Lack of capital is repeatedly cited as one of the top reasons businesses fail. In a survey, a whopping 79% of small business owners who closed shop cited “starting out with too little money” as a reason for their failure. It forces countless businesses to close shop before they’re even given a real chance to succeed. In a previous post, we discussed how to figure out how much you’ll actually need. In this post, we discuss how to get it.
First Things First
Before you even consider taking the huge risk of quitting your day job and becoming an entrepreneur, you have to make sure you’re actually on to something. We all get those moments when we think of a great idea for a business, but that’s just not enough. You have to do a lot of research, ask the hard questions. Then there’s the question if you’re willing to be flat broke and lose time for pretty much anything else for at least a couple of years. Whether you should even consider starting your own business is the first question. This could be a helpful read.
From Your Own (or Your Family’s and Friends’) Pockets
A full 68% of startup capital comes from the business owner’s own money and assets on average, according to Dave Roos citing figures from Consumer Reports. This makes sense, since at least you’ll only have to answer to yourself if things go wrong. Other sources of funding can easily lead to legal and financial trouble, or at least destroyed relationships.
Unless you’ve got money to throw away, learn to love a frugal lifestyle, at least for the first few years. Sell or downgrade assets that you don’t really need or that are burning a hole in your pocket.
Leveraging Your Assets
After cutting down on the excesses of your lifestyle, consider the value of what’s left and see if you can get loans against such assets as your house or your 401(k) or IRA accounts. This comes with added responsibilities since the installments will keep coming like clockwork, even if you close shop. Many have had to file for bankruptcy because of runaway debt, so be careful.

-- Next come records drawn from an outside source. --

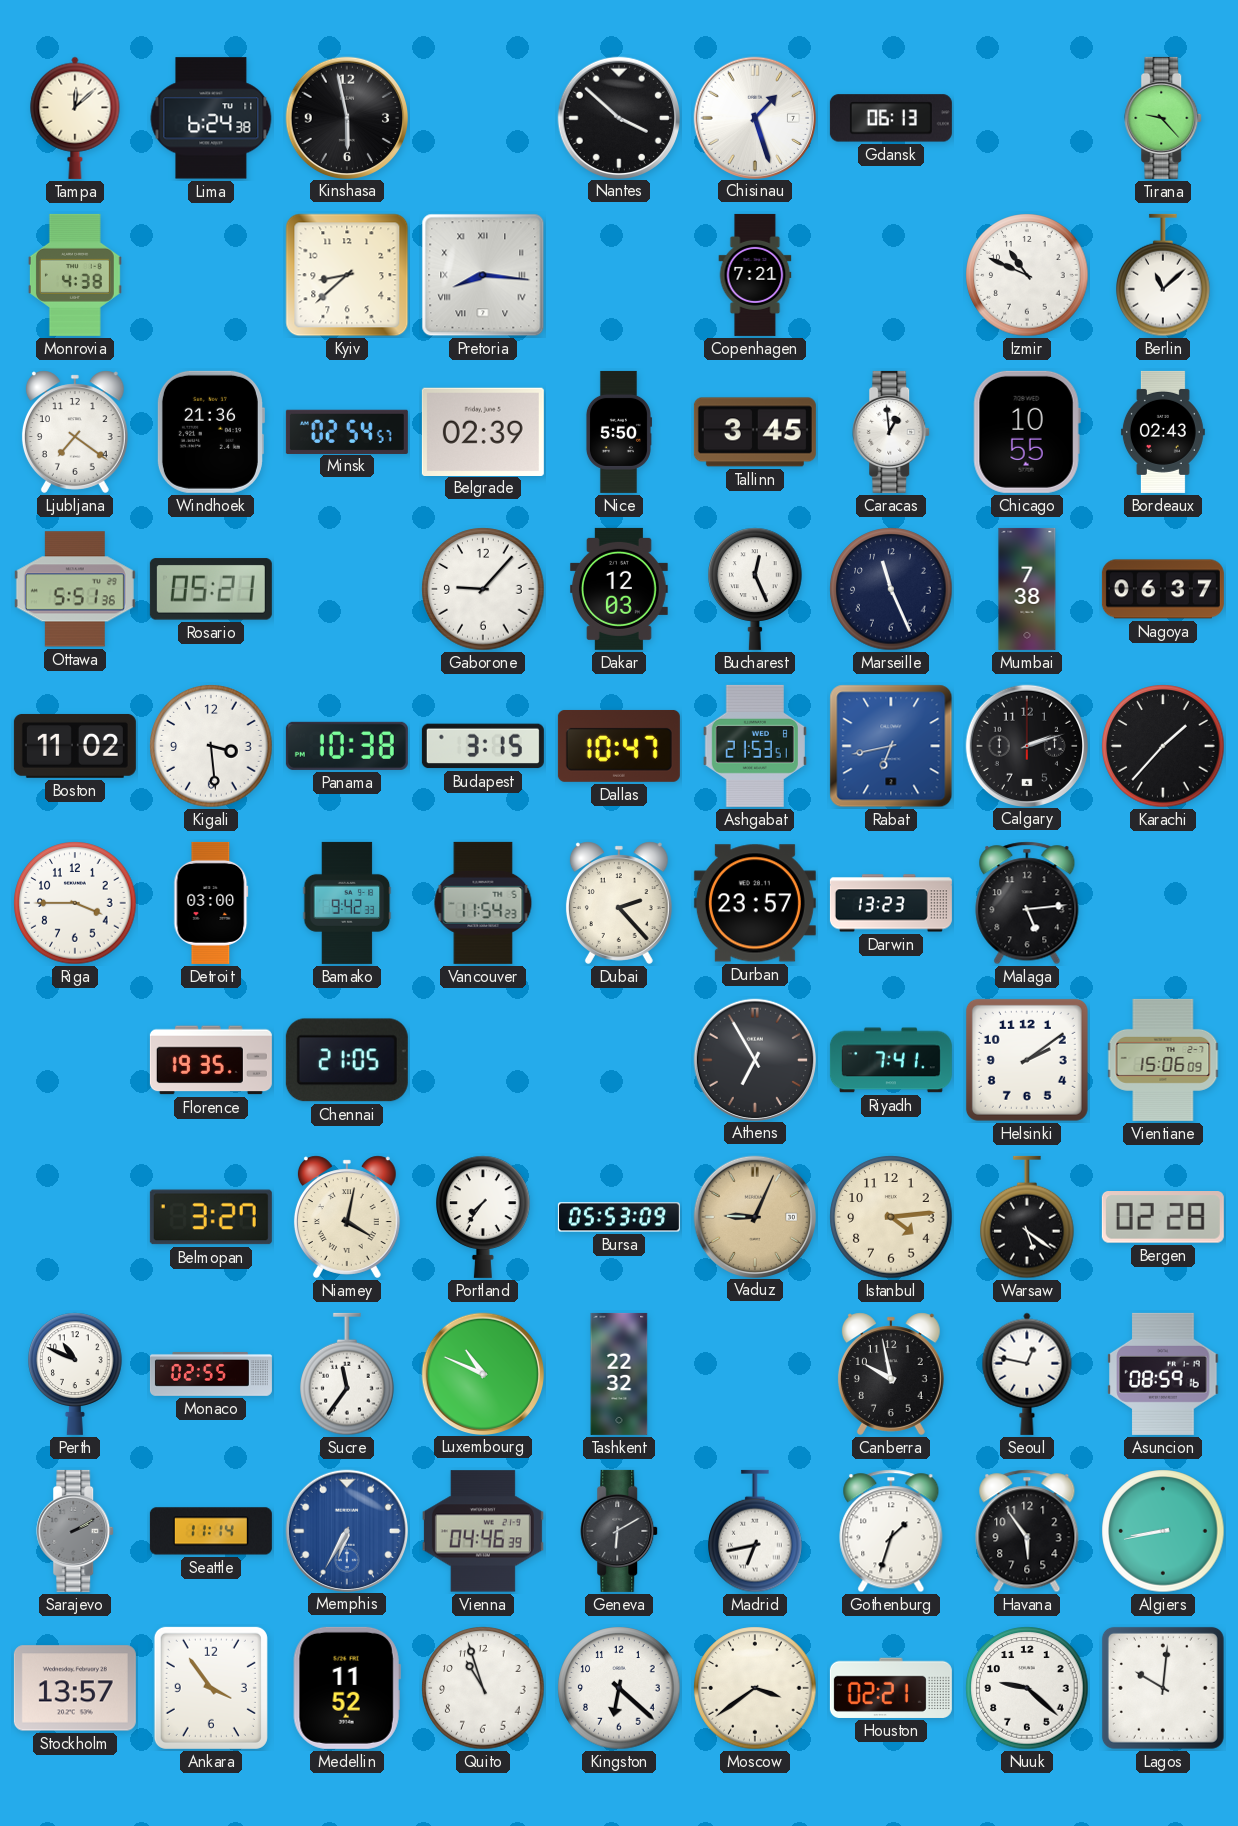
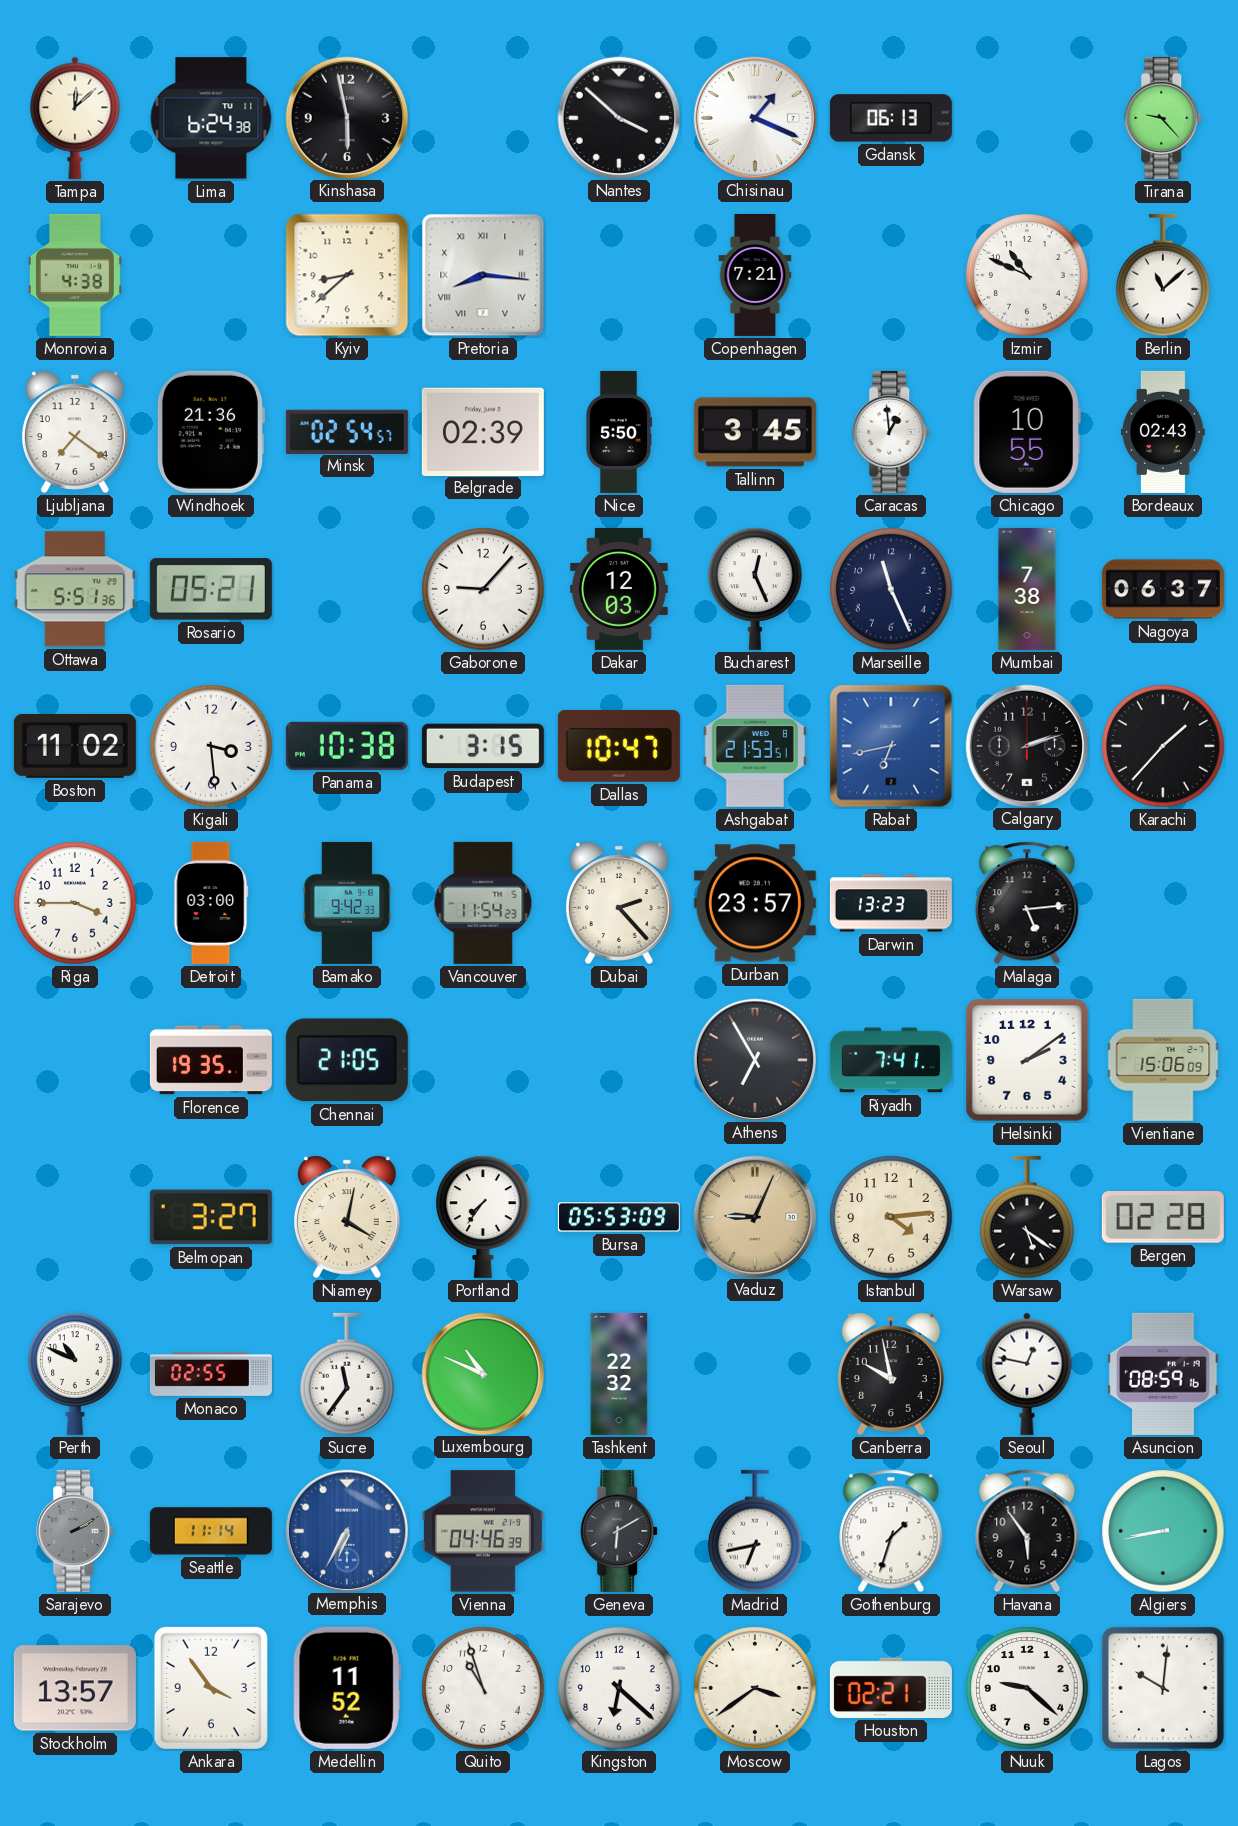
Chisinau: 1:27 -> 1:19
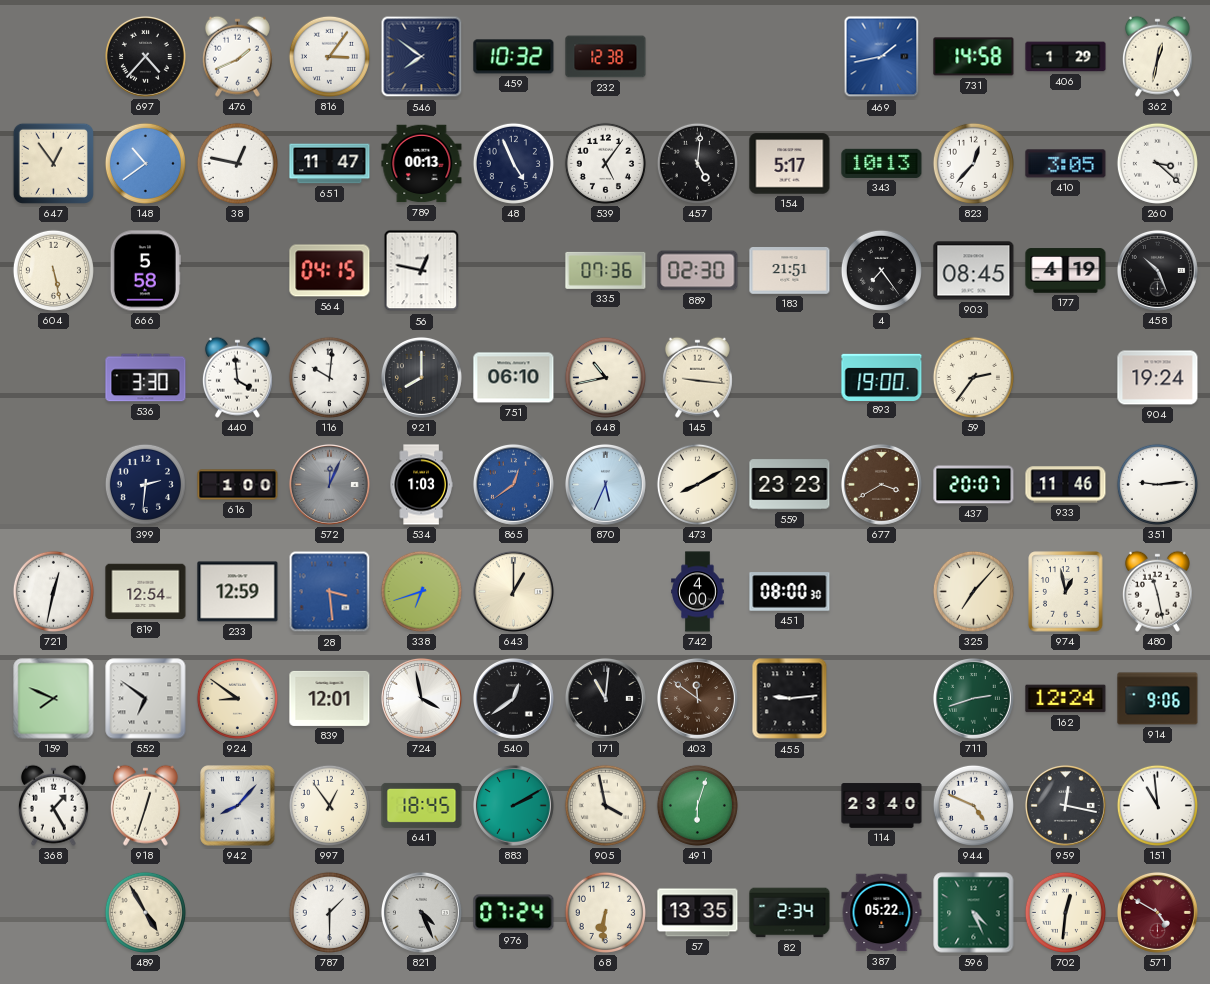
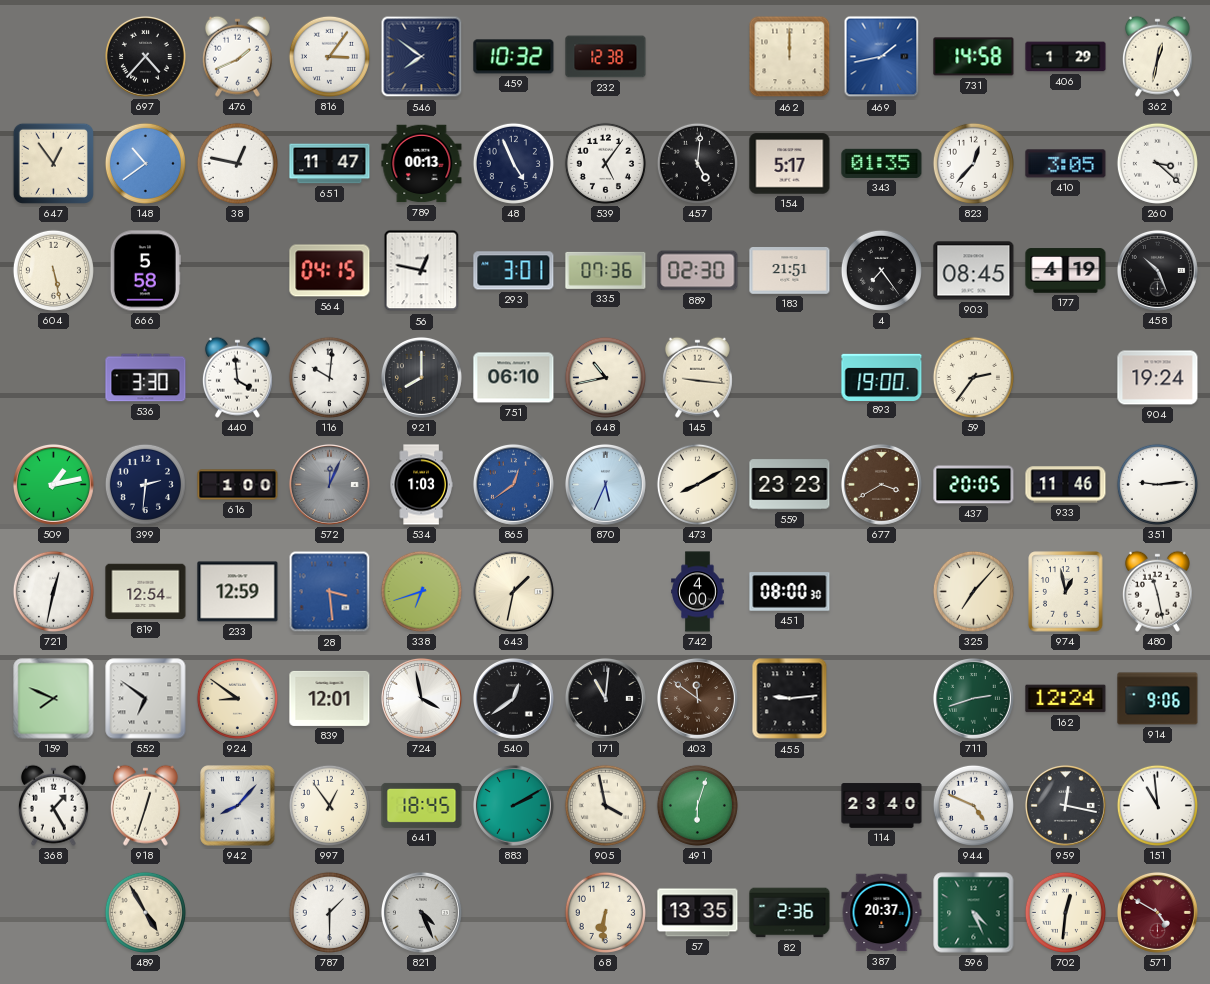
462: none -> 12:00
343: 10:13 -> 01:35
293: none -> 3:01
509: none -> 1:13
437: 20:07 -> 20:05
643: 1:00 -> 1:32
976: 07:24 -> none
82: 2:34 -> 2:36
387: 05:22 -> 20:37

Investors are another way to get funding, but as with taking out a loan on your house, be sure you know what you’re getting into. An investor usually treats their investments as a purchase of a share of your business, so be careful you’re not actually letting your business fall into other people’s hands. Also, your business will also need to already be at a level that investors can see good potential for profit.
Get a Loan
Straight-out loans are another option. Aside from friends and family and your credit cards, loans can be availed through the SBA or from banks. Those from the said institutions, however, are almost always harder to get than other options and usually require a good credit standing and positive track record.